→ What the task requires:
Copy each line of the records below that mentions the word "катастрофы".
- - - - -
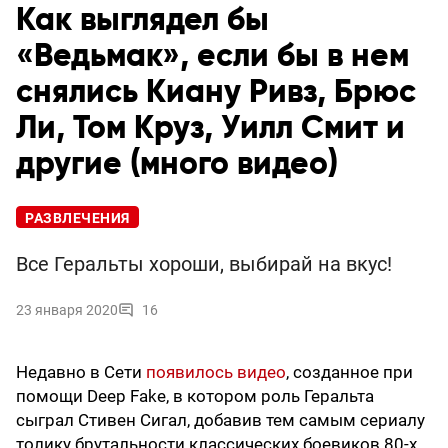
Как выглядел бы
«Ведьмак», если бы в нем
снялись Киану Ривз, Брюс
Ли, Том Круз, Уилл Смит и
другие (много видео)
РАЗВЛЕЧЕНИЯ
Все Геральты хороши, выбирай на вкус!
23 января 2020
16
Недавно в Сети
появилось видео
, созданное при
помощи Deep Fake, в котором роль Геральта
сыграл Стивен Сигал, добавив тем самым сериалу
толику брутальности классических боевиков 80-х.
- - - - -
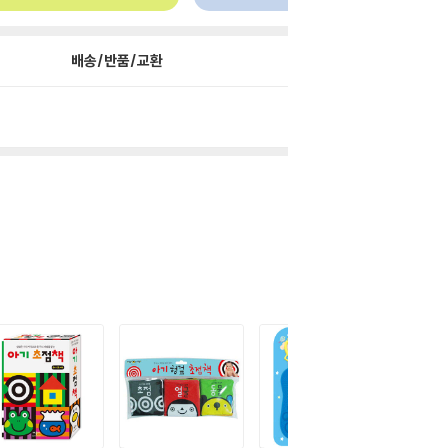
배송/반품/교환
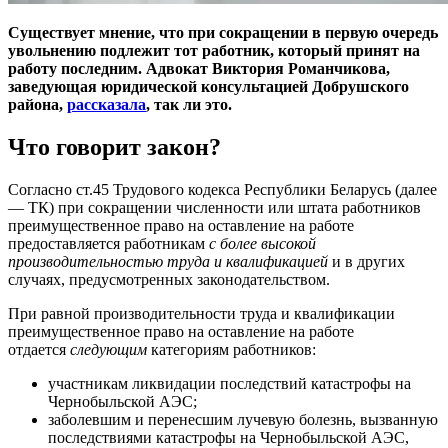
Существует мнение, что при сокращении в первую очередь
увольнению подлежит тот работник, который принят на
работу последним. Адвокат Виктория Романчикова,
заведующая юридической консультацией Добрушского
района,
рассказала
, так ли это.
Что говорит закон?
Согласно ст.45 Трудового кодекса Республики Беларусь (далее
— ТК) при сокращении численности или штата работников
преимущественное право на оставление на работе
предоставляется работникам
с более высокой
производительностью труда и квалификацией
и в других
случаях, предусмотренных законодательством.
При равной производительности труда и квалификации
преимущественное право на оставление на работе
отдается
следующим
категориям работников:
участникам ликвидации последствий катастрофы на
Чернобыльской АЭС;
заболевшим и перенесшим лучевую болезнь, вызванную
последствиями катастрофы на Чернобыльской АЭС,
- - - - -
→ Response box:
участникам ликвидации последствий катастрофы на
последствиями катастрофы на Чернобыльской АЭС,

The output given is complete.